Perencana berdasarkan cerita turun temurun masyarakat
tempatan, konon arsitek Masjid Penyengat adalah seorang keturunan India yang
bermukim di Singapura. Namun, tidak ada yang mengetahui secara pasti, siapa
nama arsitek tersebut.
3.
Meriam Tegak
Sebuah meriam tegak warisan sejarah masa lampau yang
terletak di kotaDabo Singkep ini , menyimpan misteri yang belum bisa di tolerir
akal sehat manusia , karena dari dulu sampai sekarang meriam tegak ini tidak
pernah bisa dicabut oleh manusia (pemerintah daerah juga ) walau telah
mengerahkan alat berat sekali pun tapi dia tidak bisa tercabut .
Menurut kepala desa batu berdaun, tempat dimana meriam
tegak itu berada , bahwa “ waktu itu kalau tidak salah meriam tegak itu akan di
pindahkan lokasinya ke kantor camat singkep, upaya pemindahan dengan
menggunakan alat berat eskavator tersebut gagal tanpa sebab pasti, alat berat
itu macet berkali-kali , bahkan ketika dipaksakan juga bagian tangan eskavator
itu bengkok ketika berusaha untuk membongkar meriam tegak tersebut. Sehingga
usaha pemindahan itu gagal dan kalau tidak salah udah hampir dua kali
dilakukan. “ kata sukardi , selasa 29-6-2010.(koran lokal sm)
Mengenai asal atau sejarah meriam tegak itu, sampai
saat ini belum ada kepastian atau catatan tertulis, namun ada sumber dari orang
tua terdahulu, bahwa meriam itu di tanam oleh keturunan raja bernama ncek
walek. Namun untuk menjaga benda langka tersebut pemkab lingga menganggarkan
anggaran untuk melestarikannya dengan membuat teralis dan dipasang paping blog agar
terlihat cantik dan terjaga.
4. Bekas Istana Damnah
Yang
tersisa dari bangunan yang dahulunya sangat megah ini hanyalah tangga muka,
tiang-tiang dari sebahagian tembok pagarnya yang seluruhnya terbuat dari beton.

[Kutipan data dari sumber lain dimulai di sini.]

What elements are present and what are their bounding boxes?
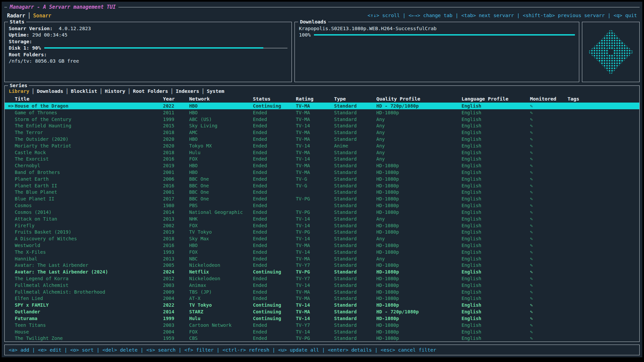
table-row[interactable]: Chernobyl2019HBOEndedTV-MAStandardHD-108… <box>5 162 639 169</box>
table-row[interactable]: A Discovery of Witches2018Sky MaxEndedTV… <box>5 235 639 242</box>
series-year: 2022 <box>163 103 189 109</box>
series-type: Standard <box>334 296 376 301</box>
table-row[interactable]: Westworld2016HBOEndedTV-MAStandardHD-108… <box>5 242 639 249</box>
column-header-status[interactable]: Status <box>253 96 296 102</box>
table-row[interactable]: Cosmos1980PBSEndedStandardHD-1080pEnglis… <box>5 202 639 209</box>
series-status: Continuing <box>253 316 296 321</box>
terminal-window: Managarr - A Servarr management TUI Rada… <box>2 2 642 357</box>
column-header-monitored[interactable]: Monitored <box>530 96 568 102</box>
column-header-language-profile[interactable]: Language Profile <box>462 96 530 102</box>
table-row[interactable]: The Twilight Zone1959CBSEndedTV-PGStanda… <box>5 335 639 342</box>
table-row[interactable]: The Legend of Korra2012NickelodeonEndedT… <box>5 275 639 282</box>
tab-radarr[interactable]: Radarr <box>7 13 25 19</box>
series-status: Ended <box>253 183 296 188</box>
title-rule <box>118 7 640 7</box>
table-row[interactable]: Band of Brothers2001HBOEndedTV-MAStandar… <box>5 169 639 176</box>
column-header-tags[interactable]: Tags <box>568 96 639 102</box>
servarr-tabs-row: Radarr│Sonarr <↑↓> scroll | <←→> change … <box>4 11 640 20</box>
monitored-icon: ✎ <box>530 276 568 281</box>
tab-blocklist[interactable]: Blocklist <box>71 88 97 94</box>
series-title: Firefly <box>15 223 163 228</box>
table-row[interactable]: The Enfield Haunting2015Sky LivingEndedT… <box>5 122 639 129</box>
series-type: Standard <box>334 256 376 261</box>
tab-indexers[interactable]: Indexers <box>176 88 199 94</box>
series-quality-profile: HD - 720p/1080p <box>376 103 462 109</box>
series-status: Ended <box>253 243 296 248</box>
table-row[interactable]: Cosmos (2014)2014National GeographicEnde… <box>5 209 639 216</box>
table-row[interactable]: =>House of the Dragon2022HBOContinuingTV… <box>5 103 639 109</box>
table-row[interactable]: Avatar: The Last Airbender (2024)2024Net… <box>5 268 639 275</box>
table-row[interactable]: The Exorcist2016FOXEndedTV-14StandardAny… <box>5 156 639 163</box>
table-row[interactable]: Fruits Basket (2019)2019TV TokyoEndedTV-… <box>5 229 639 235</box>
tab-system[interactable]: System <box>207 88 224 94</box>
series-rating: TV-PG <box>296 196 334 201</box>
series-rating: TV-14 <box>296 329 334 335</box>
column-header-quality-profile[interactable]: Quality Profile <box>376 96 462 102</box>
table-row[interactable]: The X-Files1993FOXEndedTV-14StandardHD-1… <box>5 249 639 255</box>
series-year: 2018 <box>163 130 189 135</box>
column-header-year[interactable]: Year <box>163 96 189 102</box>
series-title: Cosmos (2014) <box>15 209 163 215</box>
series-quality-profile: Any <box>376 156 462 162</box>
tab-downloads[interactable]: Downloads <box>37 88 63 94</box>
column-header-type[interactable]: Type <box>334 96 376 102</box>
series-year: 2014 <box>163 309 189 314</box>
series-year: 2024 <box>163 269 189 275</box>
series-type: Standard <box>334 156 376 162</box>
table-row[interactable]: Fullmetal Alchemist: Brotherhood2009TBS … <box>5 289 639 295</box>
table-row[interactable]: House2004FOXEndedTV-14StandardHD-1080pEn… <box>5 328 639 335</box>
table-header: TitleYearNetworkStatusRatingTypeQuality … <box>5 95 639 103</box>
series-year: 2011 <box>163 110 189 115</box>
series-status: Ended <box>253 123 296 128</box>
tab-root-folders[interactable]: Root Folders <box>133 88 168 94</box>
monitored-icon: ✎ <box>530 309 568 314</box>
table-row[interactable]: Avatar: The Last Airbender2005Nickelodeo… <box>5 262 639 269</box>
series-quality-profile: HD-1080p <box>376 203 462 208</box>
table-row[interactable]: The Terror2018AMCEndedTV-MAStandardAnyEn… <box>5 129 639 136</box>
table-row[interactable]: Hannibal2013NBCEndedTV-MAStandardAnyEngl… <box>5 255 639 262</box>
series-language-profile: English <box>462 163 530 168</box>
series-language-profile: English <box>462 243 530 248</box>
table-row[interactable]: Outlander2014STARZContinuingTV-MAStandar… <box>5 308 639 315</box>
monitored-icon: ✎ <box>530 262 568 268</box>
monitored-icon: ✎ <box>530 269 568 275</box>
table-row[interactable]: Futurama1999HuluContinuingTV-14StandardH… <box>5 315 639 322</box>
series-title: Blue Planet II <box>15 196 163 201</box>
tab-library[interactable]: Library <box>9 88 29 94</box>
monitored-icon: ✎ <box>530 296 568 301</box>
table-row[interactable]: The Outsider (2020)2020HBOEndedTV-MAStan… <box>5 136 639 142</box>
table-row[interactable]: Elfen Lied2004AT-XEndedTV-MAStandardHD-1… <box>5 295 639 302</box>
downloads-panel: Downloads Krapopolis.S02E13.1080p.WEB.H2… <box>294 22 579 82</box>
table-row[interactable]: Storm of the Century1999ABC (US)EndedTV-… <box>5 116 639 123</box>
series-status: Ended <box>253 209 296 215</box>
table-row[interactable]: Attack on Titan2013NHKEndedTV-14Standard… <box>5 216 639 222</box>
series-network: HBO <box>189 163 253 168</box>
series-title: Moriarty the Patriot <box>15 143 163 148</box>
series-network: FOX <box>189 329 253 335</box>
tab-sonarr[interactable]: Sonarr <box>33 13 51 19</box>
series-rating: TV-G <box>296 176 334 182</box>
title-rule-left <box>4 7 7 7</box>
table-row[interactable]: Game of Thrones2011HBOEndedTV-MAStandard… <box>5 109 639 116</box>
series-rating: TV-MA <box>296 150 334 155</box>
series-quality-profile: HD-1080p <box>376 276 462 281</box>
table-row[interactable]: Firefly2002FOXEndedTV-14StandardHD-1080p… <box>5 222 639 229</box>
table-row[interactable]: Planet Earth2006BBC OneEndedTV-GStandard… <box>5 176 639 182</box>
series-type: Standard <box>334 117 376 122</box>
column-header-rating[interactable]: Rating <box>296 96 334 102</box>
uptime-value: 29d 00:34:45 <box>32 32 67 38</box>
column-header-network[interactable]: Network <box>189 96 253 102</box>
table-row[interactable]: Teen Titans2003Cartoon NetworkEndedTV-Y7… <box>5 322 639 328</box>
series-network: AT-X <box>189 296 253 301</box>
table-row[interactable]: Planet Earth II2016BBC OneEndedTV-GStand… <box>5 182 639 189</box>
series-status: Ended <box>253 229 296 235</box>
table-row[interactable]: Blue Planet II2017BBC OneEndedTV-PGStand… <box>5 195 639 202</box>
table-row[interactable]: Moriarty the Patriot2020Tokyo MXEndedTV-… <box>5 142 639 149</box>
series-quality-profile: HD-1080p <box>376 243 462 248</box>
column-header-title[interactable]: Title <box>15 96 163 102</box>
table-row[interactable]: Fullmetal Alchemist2003AnimaxEndedTV-14S… <box>5 282 639 289</box>
table-row[interactable]: SPY x FAMILY2022TV TokyoContinuingTV-14S… <box>5 302 639 308</box>
table-row[interactable]: The Blue Planet2001BBC OneEndedStandardH… <box>5 189 639 196</box>
table-row[interactable]: Castle Rock2018HuluEndedTV-MAStandardAny… <box>5 149 639 156</box>
tab-history[interactable]: History <box>105 88 125 94</box>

Sekarang puing istana ini terletak dalam hutan belantara yang disebut kampung
Damnah. Istana Damnah didirikan oleh Raja Muhammad Yusuf AI-Ahmadi, Yang
Dipertuan Muda Riau X (1857-1899).
4.
Kerajaan Riau Lingga
Raja-raja Kerajaan
Riau-Lingga yang memerintah kerajaan selama periode pusat kerajaan di Daik
Lingga yaitu :
·
Sultan Abdurakhman Syah
(1812-1832)
·
Sultan Muhammad Syah
(1832-1841)
·
Sultan Mahmud Muzafar
Syah (1841-1857)
·
Sultan Sulalman Badrul
Alam Syah II (1857-1883)
·
Sultan Abdurrakhman
Muazzam Syah (1883-1911)
x
Tingginya tingkat
konflik di Selat Malaka, mengakibatkan kerajaan-kerajaan harus melengkapi
keberadaanya dengan berbagai sistem pertahanan. Sistem pertahanan keamanan yang
diterapkan oleh Kerajaan Lingga diantaranya adalah membangun pos-pos
pertahanan, yang sampai saat ini masih dapat kita jumpai yaitu berupa
tanggul-tanggul tanah yang dilengkapi dengan beberapa meriam untuk menjaga
akses masuk ke kerajaan. Tanggul-tanggul tanah itu diantaranya adalah di Pulau
Mepar, Bukit Cening, Kuala Daik dan tanggul tanah yang terdapat di Pabean.